C. Benson Kuo, Ph.D., RAC

Dr. C. Benson Kuo is the Associate Director of the Consulting Center. He acts as consultant for regulatory compliance, submission requirements, and strategic planning for innovative products developed at USC or by community members. Prior to joining the program, he served as the regulatory affairs manager at Alfred E. Mann Institute, responsible for regulatory support of medical device development and regulatory submissions and compliance with the FDA and IRBs.

Before embarking on his regulatory affairs career, he worked in biotech industry and served as bioinformatics scientist, patent scientist and patent agent.

Dr. Kuo completed his Ph.D. in the field of biomedical sciences and received postdoctoral training at the Stanford University School of Medicine. He is a graduate of the Regulatory Science program and RAC-certified by the Regulatory Affairs Professional Society (RAPS). He is a member of RAPS, OCRA (Orange County Regulatory Affairs Discussion Group), and the CSTA RK group (Clinical and Translational Science Award Regulatory Knowledge).
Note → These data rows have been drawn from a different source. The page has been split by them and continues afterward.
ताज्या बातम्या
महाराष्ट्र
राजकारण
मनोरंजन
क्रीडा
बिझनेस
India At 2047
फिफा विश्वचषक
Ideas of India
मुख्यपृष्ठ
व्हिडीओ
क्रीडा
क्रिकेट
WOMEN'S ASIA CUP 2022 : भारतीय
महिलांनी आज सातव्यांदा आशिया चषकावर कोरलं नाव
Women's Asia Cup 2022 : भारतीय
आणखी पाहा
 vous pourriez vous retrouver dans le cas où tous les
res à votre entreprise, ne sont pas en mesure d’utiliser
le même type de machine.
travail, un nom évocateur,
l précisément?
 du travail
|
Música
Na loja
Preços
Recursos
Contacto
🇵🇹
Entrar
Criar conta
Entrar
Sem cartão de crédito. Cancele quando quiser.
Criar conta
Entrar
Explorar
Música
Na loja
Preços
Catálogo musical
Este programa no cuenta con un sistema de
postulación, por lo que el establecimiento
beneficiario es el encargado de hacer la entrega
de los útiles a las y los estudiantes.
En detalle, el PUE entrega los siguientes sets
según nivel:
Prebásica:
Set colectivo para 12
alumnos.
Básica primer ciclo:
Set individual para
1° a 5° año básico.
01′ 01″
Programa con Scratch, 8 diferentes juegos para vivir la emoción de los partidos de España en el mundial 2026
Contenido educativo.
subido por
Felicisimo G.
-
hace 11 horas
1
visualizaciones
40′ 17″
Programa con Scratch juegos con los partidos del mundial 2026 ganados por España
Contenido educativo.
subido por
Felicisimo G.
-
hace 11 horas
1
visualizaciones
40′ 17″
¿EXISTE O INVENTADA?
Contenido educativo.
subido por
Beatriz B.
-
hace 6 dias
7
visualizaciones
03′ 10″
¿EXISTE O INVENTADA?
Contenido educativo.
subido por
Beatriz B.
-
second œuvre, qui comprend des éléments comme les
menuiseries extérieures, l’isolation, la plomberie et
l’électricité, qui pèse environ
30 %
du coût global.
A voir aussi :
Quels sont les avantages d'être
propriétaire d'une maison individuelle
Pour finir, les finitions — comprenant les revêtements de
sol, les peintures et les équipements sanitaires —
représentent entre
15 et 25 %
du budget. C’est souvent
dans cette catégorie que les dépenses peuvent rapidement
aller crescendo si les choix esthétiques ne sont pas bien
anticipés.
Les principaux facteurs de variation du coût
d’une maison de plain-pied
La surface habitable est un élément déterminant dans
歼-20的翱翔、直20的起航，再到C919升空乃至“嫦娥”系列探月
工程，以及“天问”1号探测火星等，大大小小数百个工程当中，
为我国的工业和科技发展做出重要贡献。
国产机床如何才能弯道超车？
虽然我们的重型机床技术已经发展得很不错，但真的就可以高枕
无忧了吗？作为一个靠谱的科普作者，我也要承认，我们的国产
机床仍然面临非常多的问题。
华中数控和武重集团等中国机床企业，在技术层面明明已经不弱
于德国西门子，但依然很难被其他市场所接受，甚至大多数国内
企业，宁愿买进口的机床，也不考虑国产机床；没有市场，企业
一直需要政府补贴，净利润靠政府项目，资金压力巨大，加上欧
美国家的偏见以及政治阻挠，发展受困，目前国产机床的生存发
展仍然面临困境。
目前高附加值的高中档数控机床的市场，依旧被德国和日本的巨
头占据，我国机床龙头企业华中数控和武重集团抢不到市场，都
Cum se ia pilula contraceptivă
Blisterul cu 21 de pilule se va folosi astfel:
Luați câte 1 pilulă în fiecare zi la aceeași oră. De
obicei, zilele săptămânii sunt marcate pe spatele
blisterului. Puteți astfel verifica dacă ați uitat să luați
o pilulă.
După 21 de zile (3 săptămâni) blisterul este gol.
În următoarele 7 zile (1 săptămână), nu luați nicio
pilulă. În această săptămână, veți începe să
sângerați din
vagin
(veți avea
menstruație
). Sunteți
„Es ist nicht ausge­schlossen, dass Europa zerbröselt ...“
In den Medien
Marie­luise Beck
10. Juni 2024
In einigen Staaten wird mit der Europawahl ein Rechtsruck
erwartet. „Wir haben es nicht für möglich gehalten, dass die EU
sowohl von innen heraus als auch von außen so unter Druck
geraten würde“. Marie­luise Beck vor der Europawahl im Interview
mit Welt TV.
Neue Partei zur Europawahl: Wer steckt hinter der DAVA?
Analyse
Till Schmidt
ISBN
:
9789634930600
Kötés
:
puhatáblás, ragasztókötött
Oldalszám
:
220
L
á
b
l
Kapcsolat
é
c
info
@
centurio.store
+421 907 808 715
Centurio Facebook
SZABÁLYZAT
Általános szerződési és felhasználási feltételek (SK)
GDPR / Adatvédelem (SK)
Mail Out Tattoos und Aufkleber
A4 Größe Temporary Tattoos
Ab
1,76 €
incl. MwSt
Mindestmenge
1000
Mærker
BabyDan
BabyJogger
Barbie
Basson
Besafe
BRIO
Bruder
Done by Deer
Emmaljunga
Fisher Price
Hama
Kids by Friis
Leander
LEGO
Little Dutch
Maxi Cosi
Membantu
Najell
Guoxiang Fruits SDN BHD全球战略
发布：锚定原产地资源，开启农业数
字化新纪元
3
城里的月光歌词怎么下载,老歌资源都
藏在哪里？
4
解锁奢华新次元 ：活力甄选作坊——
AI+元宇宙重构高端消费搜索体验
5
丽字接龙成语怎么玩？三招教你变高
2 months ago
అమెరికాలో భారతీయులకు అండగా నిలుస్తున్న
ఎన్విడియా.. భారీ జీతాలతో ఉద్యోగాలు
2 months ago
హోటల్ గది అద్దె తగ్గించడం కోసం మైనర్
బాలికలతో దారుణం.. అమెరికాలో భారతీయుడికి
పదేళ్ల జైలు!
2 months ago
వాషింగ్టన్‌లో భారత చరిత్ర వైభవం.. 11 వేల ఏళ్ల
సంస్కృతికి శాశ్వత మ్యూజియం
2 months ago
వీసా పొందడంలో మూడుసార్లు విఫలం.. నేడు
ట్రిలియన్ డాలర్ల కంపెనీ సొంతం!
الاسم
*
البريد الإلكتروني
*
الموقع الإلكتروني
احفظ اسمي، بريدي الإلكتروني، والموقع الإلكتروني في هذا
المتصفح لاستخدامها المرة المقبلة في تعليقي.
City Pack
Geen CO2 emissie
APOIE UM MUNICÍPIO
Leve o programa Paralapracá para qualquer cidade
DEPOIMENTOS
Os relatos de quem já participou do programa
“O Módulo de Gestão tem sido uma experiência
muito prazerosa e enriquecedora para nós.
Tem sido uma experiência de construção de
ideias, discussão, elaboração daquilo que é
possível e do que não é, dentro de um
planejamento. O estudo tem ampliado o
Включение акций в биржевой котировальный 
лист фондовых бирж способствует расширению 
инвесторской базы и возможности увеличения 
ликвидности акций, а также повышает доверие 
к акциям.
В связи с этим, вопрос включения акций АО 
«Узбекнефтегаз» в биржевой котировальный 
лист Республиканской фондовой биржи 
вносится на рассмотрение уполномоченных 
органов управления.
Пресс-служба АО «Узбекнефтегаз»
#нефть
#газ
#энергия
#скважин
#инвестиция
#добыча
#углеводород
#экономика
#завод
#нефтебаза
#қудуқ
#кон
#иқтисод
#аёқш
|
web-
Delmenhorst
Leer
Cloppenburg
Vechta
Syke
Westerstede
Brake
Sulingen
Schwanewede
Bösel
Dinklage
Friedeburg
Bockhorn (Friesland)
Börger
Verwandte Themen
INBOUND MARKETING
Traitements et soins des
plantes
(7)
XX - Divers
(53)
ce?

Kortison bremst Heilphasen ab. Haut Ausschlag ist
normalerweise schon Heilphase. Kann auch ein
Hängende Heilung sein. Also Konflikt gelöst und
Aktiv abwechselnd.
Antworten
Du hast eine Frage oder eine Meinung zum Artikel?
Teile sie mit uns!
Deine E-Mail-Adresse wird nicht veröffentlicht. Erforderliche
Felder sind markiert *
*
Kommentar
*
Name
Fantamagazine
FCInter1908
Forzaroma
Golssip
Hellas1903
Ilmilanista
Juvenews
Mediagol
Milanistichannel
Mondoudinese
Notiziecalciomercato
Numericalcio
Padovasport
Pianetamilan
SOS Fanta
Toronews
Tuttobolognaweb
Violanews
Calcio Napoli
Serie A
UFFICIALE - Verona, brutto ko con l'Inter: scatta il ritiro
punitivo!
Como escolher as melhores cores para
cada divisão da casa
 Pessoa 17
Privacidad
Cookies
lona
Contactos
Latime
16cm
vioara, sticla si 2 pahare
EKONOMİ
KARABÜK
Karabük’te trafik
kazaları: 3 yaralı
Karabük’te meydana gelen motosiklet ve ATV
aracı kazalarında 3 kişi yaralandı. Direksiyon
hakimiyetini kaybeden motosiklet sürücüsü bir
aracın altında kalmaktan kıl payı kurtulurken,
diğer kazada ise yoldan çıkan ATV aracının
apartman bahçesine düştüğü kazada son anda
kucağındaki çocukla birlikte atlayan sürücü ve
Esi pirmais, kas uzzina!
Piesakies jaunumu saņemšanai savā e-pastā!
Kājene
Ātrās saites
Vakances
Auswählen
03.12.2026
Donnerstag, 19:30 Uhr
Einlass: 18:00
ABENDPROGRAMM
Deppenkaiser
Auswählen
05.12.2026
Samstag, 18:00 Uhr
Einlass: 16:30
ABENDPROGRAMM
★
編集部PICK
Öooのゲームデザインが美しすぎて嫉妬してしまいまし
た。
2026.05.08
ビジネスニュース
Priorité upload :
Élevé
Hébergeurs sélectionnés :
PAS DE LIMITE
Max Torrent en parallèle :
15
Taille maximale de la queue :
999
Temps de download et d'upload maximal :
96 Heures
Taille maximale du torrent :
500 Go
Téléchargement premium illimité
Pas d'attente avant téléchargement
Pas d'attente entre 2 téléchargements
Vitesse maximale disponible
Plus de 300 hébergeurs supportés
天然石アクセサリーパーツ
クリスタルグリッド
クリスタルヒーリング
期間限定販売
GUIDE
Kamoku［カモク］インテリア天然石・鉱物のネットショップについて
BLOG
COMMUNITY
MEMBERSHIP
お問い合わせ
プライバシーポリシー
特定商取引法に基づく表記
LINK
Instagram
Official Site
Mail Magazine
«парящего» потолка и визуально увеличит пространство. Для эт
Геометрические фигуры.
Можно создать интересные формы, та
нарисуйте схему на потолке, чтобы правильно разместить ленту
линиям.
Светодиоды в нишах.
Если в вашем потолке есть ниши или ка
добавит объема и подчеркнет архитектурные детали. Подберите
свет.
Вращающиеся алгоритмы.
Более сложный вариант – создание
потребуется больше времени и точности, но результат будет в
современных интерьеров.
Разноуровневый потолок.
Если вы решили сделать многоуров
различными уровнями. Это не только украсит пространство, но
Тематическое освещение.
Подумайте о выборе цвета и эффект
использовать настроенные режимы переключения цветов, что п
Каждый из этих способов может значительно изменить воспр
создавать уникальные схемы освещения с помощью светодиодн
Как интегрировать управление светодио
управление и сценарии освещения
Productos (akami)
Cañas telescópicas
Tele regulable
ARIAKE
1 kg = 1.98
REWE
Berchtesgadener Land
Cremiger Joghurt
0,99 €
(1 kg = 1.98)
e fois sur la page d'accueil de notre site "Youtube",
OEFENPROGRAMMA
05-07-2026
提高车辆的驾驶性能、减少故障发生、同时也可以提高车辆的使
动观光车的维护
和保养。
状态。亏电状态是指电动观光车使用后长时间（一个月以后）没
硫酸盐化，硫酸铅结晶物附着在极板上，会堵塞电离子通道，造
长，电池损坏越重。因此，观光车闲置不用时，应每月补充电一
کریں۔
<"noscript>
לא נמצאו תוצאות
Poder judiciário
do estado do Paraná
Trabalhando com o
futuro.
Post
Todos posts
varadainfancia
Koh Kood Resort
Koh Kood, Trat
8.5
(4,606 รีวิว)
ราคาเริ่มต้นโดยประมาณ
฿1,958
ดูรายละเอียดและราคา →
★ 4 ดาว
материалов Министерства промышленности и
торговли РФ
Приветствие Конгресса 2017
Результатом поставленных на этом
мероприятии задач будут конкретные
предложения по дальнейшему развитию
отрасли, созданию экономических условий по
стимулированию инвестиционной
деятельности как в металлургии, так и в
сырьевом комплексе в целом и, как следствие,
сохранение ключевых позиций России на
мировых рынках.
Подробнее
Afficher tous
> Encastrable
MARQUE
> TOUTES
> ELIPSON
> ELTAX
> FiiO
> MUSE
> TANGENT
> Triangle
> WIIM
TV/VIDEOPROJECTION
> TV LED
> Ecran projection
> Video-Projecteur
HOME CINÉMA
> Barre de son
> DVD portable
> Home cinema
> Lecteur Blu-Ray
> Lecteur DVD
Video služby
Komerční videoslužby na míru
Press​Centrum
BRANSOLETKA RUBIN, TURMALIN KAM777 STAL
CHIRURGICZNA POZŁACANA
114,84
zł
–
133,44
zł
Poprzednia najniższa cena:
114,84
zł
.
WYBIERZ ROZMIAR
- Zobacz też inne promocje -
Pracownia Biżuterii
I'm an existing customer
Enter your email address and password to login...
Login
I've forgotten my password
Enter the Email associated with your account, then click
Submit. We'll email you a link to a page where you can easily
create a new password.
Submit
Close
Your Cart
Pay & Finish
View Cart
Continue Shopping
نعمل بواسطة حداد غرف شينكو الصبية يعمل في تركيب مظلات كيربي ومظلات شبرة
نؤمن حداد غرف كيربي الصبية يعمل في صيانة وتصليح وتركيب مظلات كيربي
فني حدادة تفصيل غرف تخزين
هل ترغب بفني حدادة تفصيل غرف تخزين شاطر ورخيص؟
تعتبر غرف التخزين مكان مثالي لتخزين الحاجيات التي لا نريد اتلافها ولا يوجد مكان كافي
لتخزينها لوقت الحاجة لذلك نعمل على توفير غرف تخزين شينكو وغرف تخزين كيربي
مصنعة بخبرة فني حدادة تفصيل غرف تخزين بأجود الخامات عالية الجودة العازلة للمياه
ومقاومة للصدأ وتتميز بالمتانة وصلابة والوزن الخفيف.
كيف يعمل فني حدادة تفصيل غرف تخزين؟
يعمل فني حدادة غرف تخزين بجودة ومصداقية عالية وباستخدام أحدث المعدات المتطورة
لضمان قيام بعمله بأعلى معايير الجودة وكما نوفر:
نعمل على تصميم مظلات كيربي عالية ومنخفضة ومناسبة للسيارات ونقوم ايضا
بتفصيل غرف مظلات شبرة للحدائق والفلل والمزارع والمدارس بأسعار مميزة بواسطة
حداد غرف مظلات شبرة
Nancy Smerkanich, DRSc, MS

Dr. Nancy Smerkanich is an Assistant Professor, Clinical Pharmacy, School of Pharmacy at the University of Southern California (USC).  She also serves as an Educational Liaison and Instructor, International Center for Regulatory Science.  Dr. Smerkanich recently completed her doctorate in Regulatory Science on the Implementation of Benefit-Risk Frameworks in Industry.  She leads the clinical regulatory courses while continuing to provide regulatory guidance to her academic and industry peers. In her role at USC, she brings many years of practical regulatory knowledge and experience to academia.  As the former (Executive) Vice President of Global Regulatory Affairs at Octagon Research Solutions, and a senior Consultant in Regulatory Affairs at Accenture, Dr. Smerkanich was responsible for advising sponsors on drug development, regulatory filing strategy and submissions.  Prior to her joining Octagon/Accenture Dr. Smerkanich worked as an independent consultant and as a Regulatory Coordinator at Merck.  With over 30 years of experience, Dr. Smerkanich has participated in all regulatory aspects of drug development, having served as Regulatory Liaison, US Agent, and Global Regulatory Lead across all therapeutic areas.